Transcribe exactly the line that contains "interventions dans l'enseignement supérieur." and every line below it in the listing, through the last, and no other lines.

» INPUT DATA:

== Segment start ==

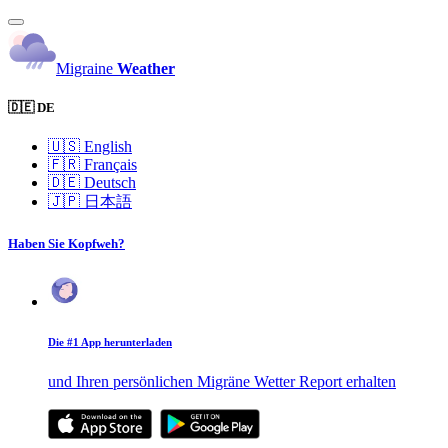
Migraine
Weather
🇩🇪 DE
🇺🇸
English
🇫🇷
Français
🇩🇪
Deutsch
🇯🇵
日本語
Haben Sie Kopfweh?
Die #1 App herunterladen
und Ihren persönlichen Migräne Wetter Report erhalten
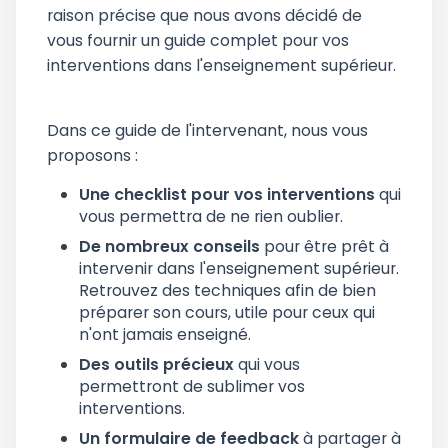
raison précise que nous avons décidé de
vous fournir un guide complet pour vos
interventions dans l'enseignement supérieur.
Dans ce guide de l'intervenant, nous vous
proposons :
Une checklist pour vos interventions
qui
vous permettra de ne rien oublier.
De nombreux conseils
pour être prêt à
intervenir dans l'enseignement supérieur.
Retrouvez des techniques afin de bien
préparer son cours, utile pour ceux qui
n'ont jamais enseigné.
Des outils précieux
qui vous
permettront de sublimer vos
interventions.
Un formulaire de feedback
à partager à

== Segment end ==

» TASK OUTPUT:
interventions dans l'enseignement supérieur.
Dans ce guide de l'intervenant, nous vous
proposons :
Une checklist pour vos interventions
qui
vous permettra de ne rien oublier.
De nombreux conseils
pour être prêt à
intervenir dans l'enseignement supérieur.
Retrouvez des techniques afin de bien
préparer son cours, utile pour ceux qui
n'ont jamais enseigné.
Des outils précieux
qui vous
permettront de sublimer vos
interventions.
Un formulaire de feedback
à partager à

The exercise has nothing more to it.